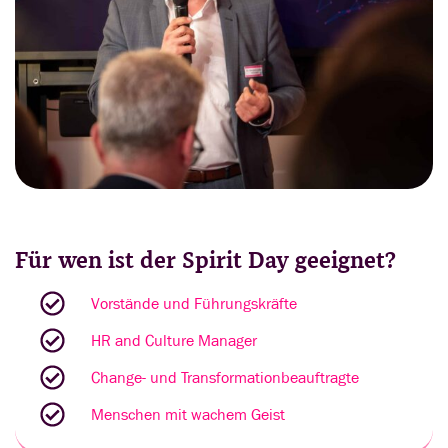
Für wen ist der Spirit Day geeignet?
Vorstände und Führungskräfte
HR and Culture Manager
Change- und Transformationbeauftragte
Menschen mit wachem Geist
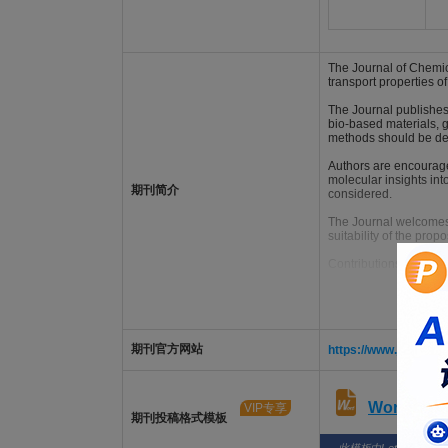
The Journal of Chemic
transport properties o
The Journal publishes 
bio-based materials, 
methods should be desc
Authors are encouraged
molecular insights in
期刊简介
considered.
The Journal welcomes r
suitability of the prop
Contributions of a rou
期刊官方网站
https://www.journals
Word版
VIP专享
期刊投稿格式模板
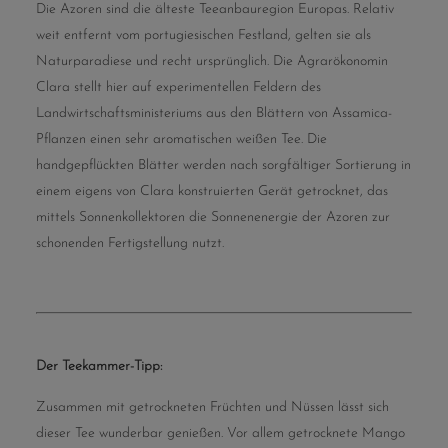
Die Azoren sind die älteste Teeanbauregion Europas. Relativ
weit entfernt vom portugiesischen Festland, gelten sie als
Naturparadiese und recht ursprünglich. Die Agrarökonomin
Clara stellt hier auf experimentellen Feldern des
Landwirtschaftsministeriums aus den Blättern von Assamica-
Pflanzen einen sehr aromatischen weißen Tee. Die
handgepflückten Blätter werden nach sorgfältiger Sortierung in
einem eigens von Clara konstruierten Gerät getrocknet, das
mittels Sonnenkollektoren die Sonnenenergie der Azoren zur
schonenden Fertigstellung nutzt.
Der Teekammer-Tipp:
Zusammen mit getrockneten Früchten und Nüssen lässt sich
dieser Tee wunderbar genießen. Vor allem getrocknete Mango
..........
YOUR TASK: Output exactly the lines from the line with "considered." to the last line of the records, including both, and leave every picture out.

SOLUTION FOR THIS TASK:
considered.
The Journal welcomes r
suitability of the prop
Contributions of a rou
期刊官方网站
https://www.journals
Word版
VIP专享
期刊投稿格式模板
Die Azoren sind die älteste Teeanbauregion Europas. Relativ
weit entfernt vom portugiesischen Festland, gelten sie als
Naturparadiese und recht ursprünglich. Die Agrarökonomin
Clara stellt hier auf experimentellen Feldern des
Landwirtschaftsministeriums aus den Blättern von Assamica-
Pflanzen einen sehr aromatischen weißen Tee. Die
handgepflückten Blätter werden nach sorgfältiger Sortierung in
einem eigens von Clara konstruierten Gerät getrocknet, das
mittels Sonnenkollektoren die Sonnenenergie der Azoren zur
schonenden Fertigstellung nutzt.
Der Teekammer-Tipp:
Zusammen mit getrockneten Früchten und Nüssen lässt sich
dieser Tee wunderbar genießen. Vor allem getrocknete Mango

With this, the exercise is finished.